WASHINGTON, United States, April 26 (AFP): The US central bank is widely expected to keep interest rates unchanged at its policy meeting next week, as energy prices stay high and supply chains snarled due to war in the Middle East.
The Federal Reserve's two-day meeting, starting Tuesday, could be chairman Jerome Powell's last at the helm of the independent institution.
But it takes place against a tricky backdrop. Powell's successor has faced a bumpy road to confirmation, while policymakers battle competing pressures as steeper fuel prices drive inflation and job market worries linger.
Fed officials are set to keep rates steady at a range between 3.50 percent and 3.75 percent, extending their pause since the start of the year.
"We still have a very high level of uncertainty on what's happening in the Middle East," KPMG senior economist Kenneth Kim told AFP, ahead of upcoming peace talks.

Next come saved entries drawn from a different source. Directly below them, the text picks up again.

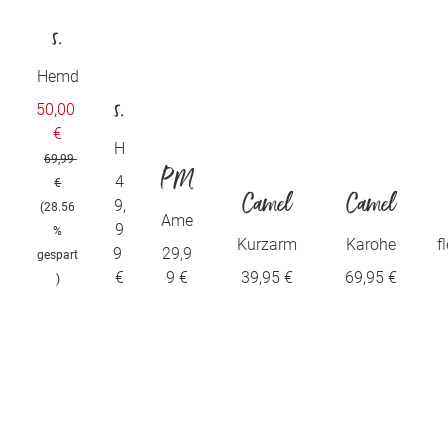
s.
Olive
Hemd
s.
50,00
r
€
O
H
69,99
e
PM
4
li
€
m
Camel
Camel
9,
(28.56
d
E
Ame
ve
9
%
Herren
Herren
rica
Kurzarm
Karohe
f
9
29,9
Lege
gespart
r
n
Henleyshirt
md aus
€
9 €
39,95 €
69,95 €
)
Clas
aus reiner
reiner
nd
sic
Baumwolle
Baumw
Tee
olle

Oil and gasoline prices remain elevated even if they have peaked, meaning "there's certainly an energy shock that's still impacting both consumers and businesses," he said.
The Fed has a dual mandate of maintaining price stability and low unemployment. It tends to keep interest rates high to curb inflation or lower them to spur growth, meaning that current conditions pull officials in different directions.
Navy Federal Credit Union Chief Economist Heather Long expects Powell to be "non-committal" on the path of rates, as the full impact from the war on Iran remains unknown.
The oil price hikes came after US-Israeli strikes targeting Iran from February 28 sparked Tehran's retaliation in virtually closing the Strait of Hormuz-a key waterway for energy transit.
Fed officials will likely focus more on containing inflation than the jobs market this meeting, with the war entering its ninth week.
The strait is also a key passage for fertilizers, and disruptions threaten to hit food production.
Already, US consumer inflation reached its highest level in nearly two years in March at 3.3 percent as energy costs rocketed.
Fed Governor Christopher Waller, who earlier backed lower rates to support employment, indicated this month that a prolonged conflict could make it hard for the central bank to cut rates this year.
If there were high inflation and a weak labor market, one would have to balance risks on both sides.
This "may mean maintaining the policy rate at the current target range if the risks to inflation outweigh those to the labor market," he told an Alabama event.
KPMG's Kim said solid hiring recently "gives the Fed some cushion" to temporarily focus more on prices.
Analysts will monitor if the Fed signals in its post-meeting statement that rate hikes are a possibility.